Trusted voices were used to address questions and concerns about vaccine safety and side effects, equitable inclusion in vaccine trials, and the pace of vaccine development, she says. Critical to these efforts was outreach to essential worker organizations and corporations including nursing homes, assisted living facilities, and agricultural industries.
Attempts to engage managers and supervisors at meat packing plants were less successful, Andrasik adds. Information was delivered via email and publicly available drop boxes, but the relationships never “cemented” to the point where they became avenues for presenting webinars, town halls, and listening sessions. But efforts at making inroads continue with those future potential partners.
Conversely, a faith initiative was particularly impactful, continues Andrasik. It leveraged well-established relationships that HVTN has in faith communities, allowing information and resources about HIV to be shared in communities disproportionately impacted by the disease.
“We went from one faith ambassador in our HIV efforts to six faith ambassadors in COVID representing diverse belief systems and they held town halls and large educational sessions for different faith-based organizations, particularly those with health ministries. They were incredibly well received and helped us create materials that could be distributed… to inform people about the vaccines, why they shouldn’t wait and see, and how we were able to [develop] the vaccine so quickly without compromising safety or cutting corners.”
Addressing Unknowns
On top of an extensive multimedia campaign designed to address COVID-19 vaccine trial concerns (“Help End the Uncertainty”), CoVPN established a blog (“COVID-19 Vaccine Matters”) that as of March 2021 had 22,000 regular readers. The blog came in response to public requests for greater transparency about the clinical trials, explanations of the vaccine science in lay language, and to hear more directly from leading scientists, says Andrasik.
“One of the things about science is that it can be really confusing,” she notes, particularly when the media is focused on rare vaccine side effects such as myocarditis. “Data aren’t available as quickly as most people would like and sometimes can take you [in unexpected directions].” Increasing health and research literacy thus requires regular updates, being transparent about the knowns and unknowns, and, especially for parents faced with the vaccination decision, teasing apart the risks associated with getting vaccinated versus being infected with SARS-CoV-2.
This is not a self-correcting problem for vaccine trials of any stripe, she says. As Andrasik and her colleagues reported in a study published earlier this year in JAMA Network Open (DOI: 10.1001/jamanetworkopen.2020.37640), racial/ethnic minority groups and older adults have been underrepresented in such trials over the past decade so diversity enrollment targets are likely needed.

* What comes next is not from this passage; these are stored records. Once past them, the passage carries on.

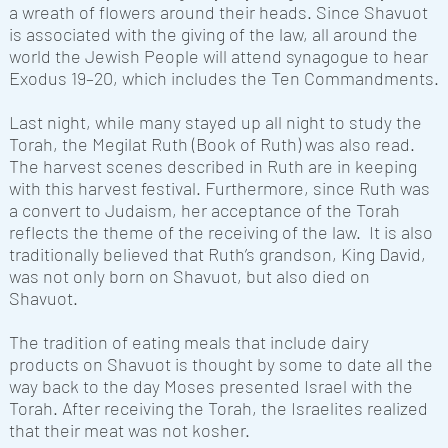
a wreath of flowers around their heads. Since Shavuot
is associated with the giving of the law, all around the
world the Jewish People will attend synagogue to hear
Exodus 19–20, which includes the Ten Commandments.
Last night, while many stayed up all night to study the
Torah, the Megilat Ruth (Book of Ruth) was also read.
The harvest scenes described in Ruth are in keeping
with this harvest festival. Furthermore, since Ruth was
a convert to Judaism, her acceptance of the Torah
reflects the theme of the receiving of the law. It is also
traditionally believed that Ruth’s grandson, King David,
was not only born on Shavuot, but also died on
Shavuot.
The tradition of eating meals that include dairy
products on Shavuot is thought by some to date all the
way back to the day Moses presented Israel with the
Torah. After receiving the Torah, the Israelites realized
that their meat was not kosher.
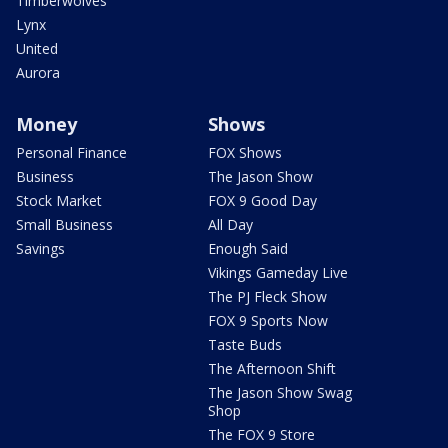
Timberwolves
Lynx
United
Aurora
Money
Shows
Personal Finance
FOX Shows
Business
The Jason Show
Stock Market
FOX 9 Good Day
Small Business
All Day
Savings
Enough Said
Vikings Gameday Live
The PJ Fleck Show
FOX 9 Sports Now
Taste Buds
The Afternoon Shift
The Jason Show Swag
Shop
The FOX 9 Store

The NIH is currently reviewing request-for-funding applications from researchers with ideas about how to address vaccine hesitancy, which might most immediately help on the COVID front, Andrasik says. The projects funded should help point the way forward.
Better equity might also be achieved by conducting more population-specific trials, she adds, citing HPTN 091, the first HPTN study designed specifically and exclusively for transgender women, as an example.
For the larger clinical research community, the best first move would be “getting real community members at the table from the very beginning… so you can obtain really pointed and honest feedback that can help address any roadblocks and mitigate the challenges,” Andrasik says. “It is critical and easy to do but requires relationship-building so [lasting engagement] is not going to be something that happens in the short term.”